Se acercó rápidamente y lo abrazó, con la voz temblorosa. Al final, solo pudo quedarse allí, abrazando el pañuelo y llorando sin consuelo.
“Siyuan, mi querido nieto, ¡por fin has vuelto!” Cena.
Señora Marqués agarró la mano de Xie Siyuan, tan emocionada que no podía hablar con claridad. Se esforzó por comer algo.
“Mi querido nieto, ¿cómo puedes estar tan delgado? Me has hecho muy preocupar…” Sus ojos estaban rojos e hinchados, y su voz era ronca debido al llanto.
Xie Siyuan sacó lentamente un pañuelo limpio de su manga y secó las lágrimas de los ojos de Señora Marqués. Después de calmarse un poco, habló.
“Abuela, no llores.” La voz de Xie Siyuan era baja. “Zhongzhi realmente cometió un error, pero después de todo, era un miembro de nuestra familia. No podemos enterrarlo así, sin más.”
Señora Marqués miró las acciones de Xie Siyuan, levantando su rostro lleno de lágrimas. “Ahora que el cuerpo ya ha sido devuelto, debemos celebrar un funeral digno para él.”
¿No se equivocaba? ¡Siyuan le estaba secando las lágrimas! Xie Yanli frunció el ceño y dijo: “¡No! Todo debe ser sencillo.”
Tal vez porque esa acción fue tan inesperada, Señora Marqués sonrió a pesar de las lágrimas. Pero en cuanto terminó de hablar, pareció como si le hubieran echado agua fría en la cara.
Tomó el pañuelo temblando y se secó los ojos con fuerza, diciendo con voz entrecortada: “Nuestro Siyuan es más sensato que antes.” Levantó la cabeza de repente, con una mirada llena de incredulidad y enojo.
Qin Jiuwei vio ese cambio evidente en Xie Siyuan y frunció el ceño. “¿Sencillo? ¿Hasta qué punto? Tu hermano es tu propio hermano. ¿Acaso te conformarías con envolver su cuerpo en una estera?”
“Precisamente porque es mi hermano, no podemos permitir que su historia se sepa por todos.”
Xie Yanli habló con calma, pero su mirada era fría como el hielo.
“Xie Zhongzhi es un traidor. Suéltalo Su Majestad Imperial, y eso ya es suficiente misericordia para nuestra familia. Si organizamos un gran funeral, solo provocaremos más rumores y arruinaríamos la reputación de toda la familia Xie.”
“¿Es necesario que todos sepan que hay un traidor en nuestra familia?”
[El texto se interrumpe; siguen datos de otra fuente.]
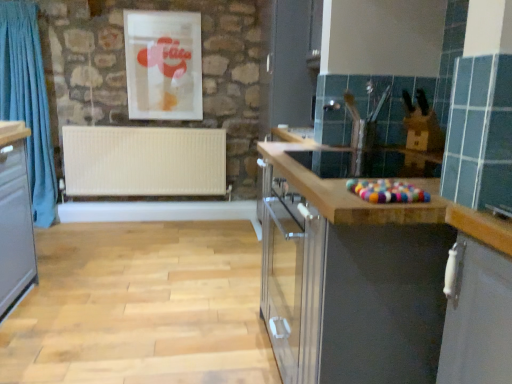 Question: Looking at the image, does matte wood countertop at center seem bigger or smaller compared to blue fabric curtain at left?

Choices:
 (A) small
 (B) big

Answer: (B)

Question: From the image's perspective, relative to blue fabric curtain at left, is matte wood countertop at center above or below?

Choices:
 (A) below
 (B) above

Answer: (A)

Question: Which object is positioned farthest from the blue fabric curtain at left?

Choices:
 (A) matte plastic picture frame at upper center
 (B) white matte radiator at center
 (C) matte wood countertop at center

Answer: (C)

Question: Based on their relative distances, which object is farther from the matte plastic picture frame at upper center?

Señora Marqués se tambaleó, agarrándose con fuerza a los brazos de la silla, con el pecho agitado por la ira.
“¡Tú, cómo puedes ser tan cruel!”
Xie Yanli permaneció impasible.
“Él violó las leyes del país. El hecho de que su cuerpo haya sido devuelto ya es la mayor misericordia posible.”
Señora Marqués se sintió mareada, a punto de caerse. Se apoyó en una criada para no desplomarse.
El señor del marqués suspiró profundamente y negó con la cabeza.